According to Omdia's Micro LED Display Market Tracker report, revenue from Micro LED displays is forecast to increase by 100% year-over-year, rising from $52.4 million in 2025 to $105.4 million in 2026. Although applications for Micro LED displays in public displays, extra-large TVs, smartwatches, and smart glasses remain limited, rapidly maturing manufacturing capabilities and the adoption of new products are expected to significantly drive shipment and revenue growth in the short term.
Previously, large-scale commercialization faced numerous challenges, including unstable optoelectronic characteristics, limitations in mass transfer technology, low backplane yield rates, and most critically, high manufacturing costs. By addressing these challenges, display manufacturers have now begun mass-producing Micro LED products for televisions, public displays, and smartwatches. Particularly noteworthy is the rapid growth of LEDoS (Micro LED on Silicon), a segment that traditional display manufacturers previously found difficult to enter.

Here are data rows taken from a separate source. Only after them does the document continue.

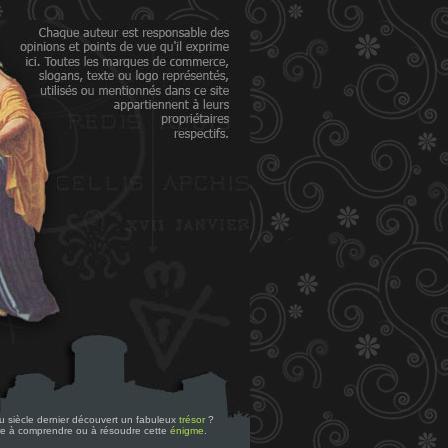
 du siècle dernier découvert un fabuleux
trésor
?
re à comprendre ou à résoudre cette
énigme
.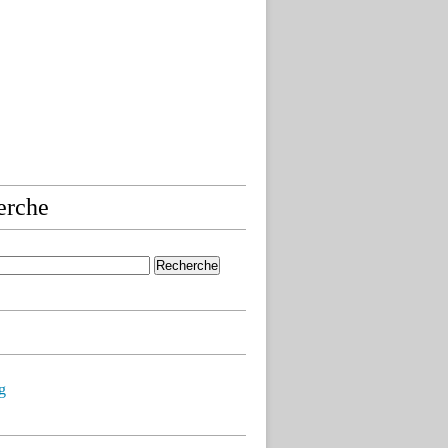
erche
g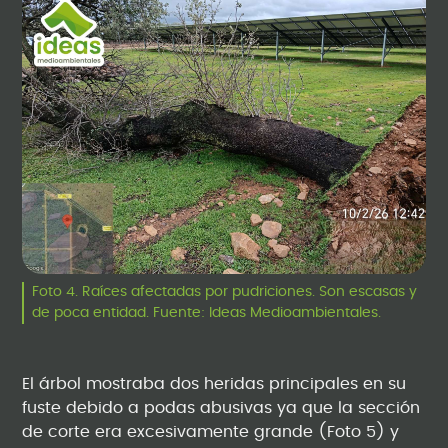
Foto 4. Raíces afectadas por pudriciones. Son escasas y
de poca entidad. Fuente: Ideas Medioambientales.
El árbol mostraba dos heridas principales en su
fuste debido a podas abusivas ya que la sección
de corte era excesivamente grande (Foto 5) y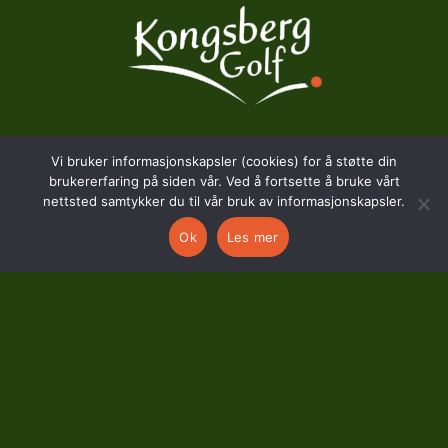
Vi bruker informasjonskapsler (cookies) for å støtte din
BESØKSADRESSE
brukererfaring på siden vår. Ved å fortsette å bruke vårt
nettsted samtykker du til vår bruk av informasjonskapsler.
Hostvedtveien 130
Ok
Les mer
3618 Skollenborg
KONTAKT
kontor@kongsberggolf.no
Telefon: 95 48 48 48
Daglig leder: 92 82 60 04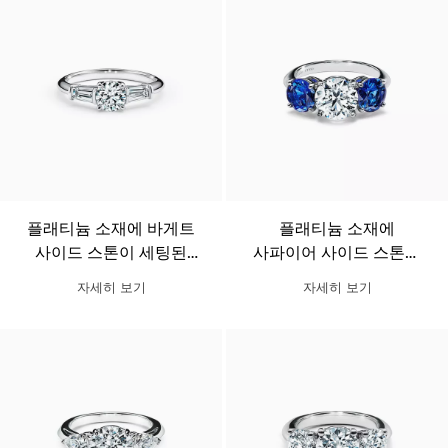
플래티늄 소재에 바게트
플래티늄 소재에
사이드 스톤이 세팅된
사파이어 사이드 스톤이
티파니 쓰리 스톤 웨딩
세팅된 티파니 쓰리 스톤
자세히 보기
자세히 보기
링
웨딩 링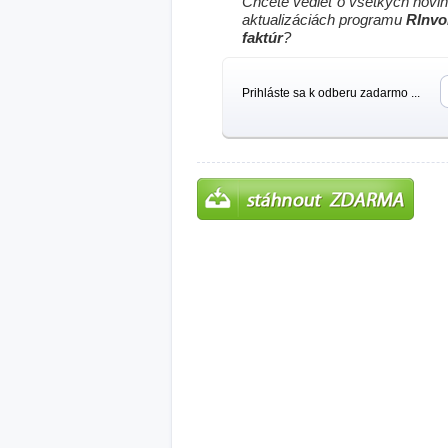
Chcete vedieť o všetkých novi
aktualizáciách programu
RInvo
faktúr
?
Prihláste sa k odberu zadarmo ...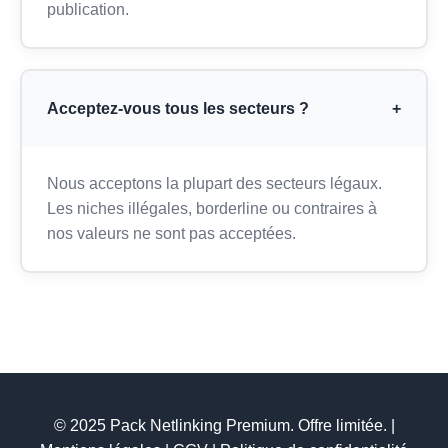
publication.
Acceptez-vous tous les secteurs ?
+
Nous acceptons la plupart des secteurs légaux.
Les niches illégales, borderline ou contraires à
nos valeurs ne sont pas acceptées.
© 2025 Pack Netlinking Premium. Offre limitée. |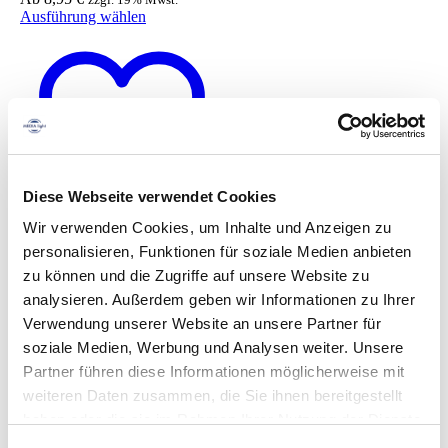
Dieses
Ausführung wählen
Produkt
weist
mehrere
Varianten
auf.
Die
Optionen
können
auf
der
Diese Webseite verwendet Cookies
Produktseite
Wir verwenden Cookies, um Inhalte und Anzeigen zu
gewählt
Zur Wunschliste hinzufügen
werden
personalisieren, Funktionen für soziale Medien anbieten
zu können und die Zugriffe auf unsere Website zu
Schnellansicht
analysieren. Außerdem geben wir Informationen zu Ihrer
Prospektständer ZickZack mit
Verwendung unserer Website an unsere Partner für
Top-Schild
soziale Medien, Werbung und Analysen weiter. Unsere
199,00
€
In den
zzgl. 19% Mwst.
Partner führen diese Informationen möglicherweise mit
Warenkorb
weiteren Daten zusammen, die Sie ihnen bereitgestellt
haben oder die sie im Rahmen Ihrer Nutzung der Dienste
gesammelt haben.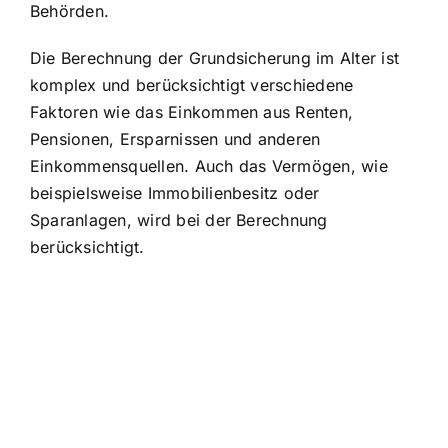
Behörden.
Die Berechnung der Grundsicherung im Alter ist
komplex und berücksichtigt verschiedene
Faktoren wie das Einkommen aus Renten,
Pensionen, Ersparnissen und anderen
Einkommensquellen. Auch das Vermögen, wie
beispielsweise Immobilienbesitz oder
Sparanlagen, wird bei der Berechnung
berücksichtigt.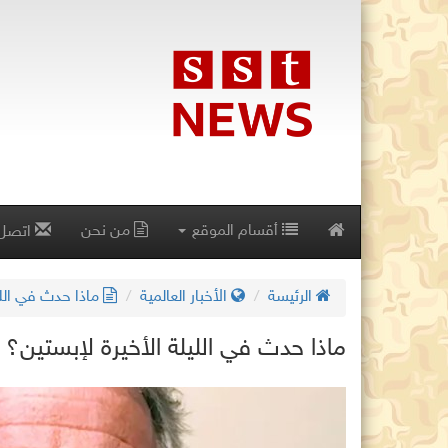
أقسام الموقع
من نحن
اتصل 
الرئيسة
الأخبار العالمية
ماذا حدث في الليل
ماذا حدث في الليلة الأخيرة لإبستين؟ ن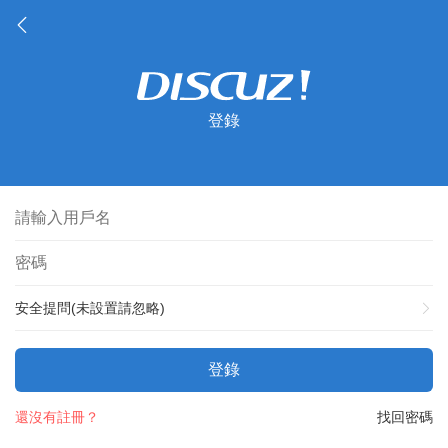
登錄
安全提問(未設置請忽略)
登錄
還沒有註冊？
找回密碼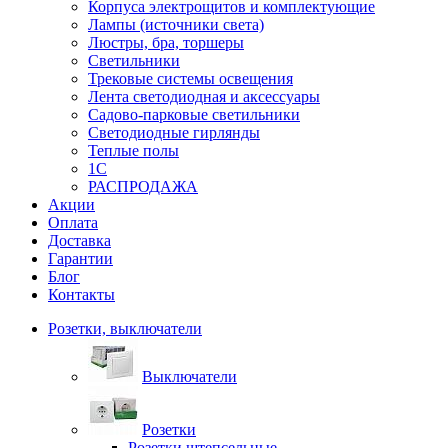
Корпуса электрощитов и комплектующие
Лампы (источники света)
Люстры, бра, торшеры
Светильники
Трековые системы освещения
Лента светодиодная и аксессуары
Садово-парковые светильники
Светодиодные гирлянды
Теплые полы
1С
РАСПРОДАЖА
Акции
Оплата
Доставка
Гарантии
Блог
Контакты
Розетки, выключатели
Выключатели
Розетки
Розетки штепсельные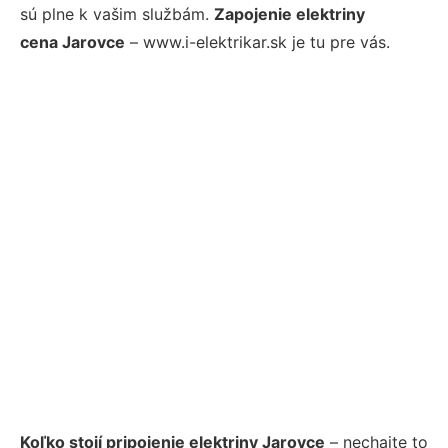
sú plne k vašim službám.
Zapojenie elektriny
cena Jarovce
– www.i-elektrikar.sk je tu pre vás.
Koľko stojí pripojenie elektriny Jarovce
– nechajte to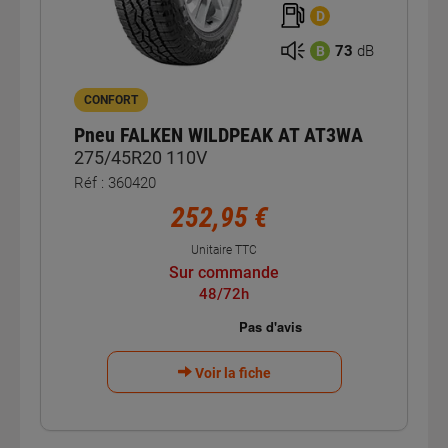
D
73
dB
B
CONFORT
Pneu FALKEN WILDPEAK AT AT3WA
275/45R20 110V
Réf : 360420
252,95 €
Unitaire TTC
Sur commande
48/72h
Voir la fiche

LEDoS enables ultra-miniature displays by electrically integrating Micro LED chips measuring only a few nanometers in width onto semiconductor substrates. As a result, LEDoS manufacturing more closely follows semiconductor process flows compared to traditional panel makers. Typical LEDoS displays feature diagonal sizes of 0.1 to 0.2 inches with resolutions ranging from 4,000 to 6,000 pixels per inch (PPI), making them ideal for augmented reality (AR), virtual reality (VR), mixed reality (MR), and near-eye display applications.
Global brands are increasingly expanding AI services through smart glasses and planning to adopt LEDoS for their wearable display solutions due to its superior brightness and resolution compared to LCoS or OLEDoS. Jerry Kang, Omdia's lead researcher for OLED, flexible displays, Micro LED and emerging technologies, stated, "Depending on size and resolution, methods for mass transferring tens or even millions of Micro LED chips differ significantly from processes used by existing panel manufacturers to inject liquid crystals or pattern OLEDs. Furthermore, designing, sourcing, transferring, and modularizing Micro LED chips with different specifications according to final product requirements demands substantial resources."
Omdia believes Micro LED displays are most likely to achieve initial growth in specific application markets where competing technologies cannot meet performance requirements. These markets include extra-large displays with low PPI (high transfer frequency but relatively low precision), ultra-small displays with high PPI (high precision but relatively low transfer frequency), automotive displays requiring extreme brightness for outdoor visibility surpassing LCD/OLED, transparent displays needing high brightness and aperture ratio, and stretchable displays that can conform to uneven surfaces. These innovative applications are expected to become key drivers for Micro LED display adoption in the future.
Looking ahead, Omdia forecasts that Micro LED display revenue will nearly double from $52.4 million in 2025 to $105.4 million in 2026, reaching approximately $6.8 billion by 2032 and accounting for about 4.4% of the total flat panel display market.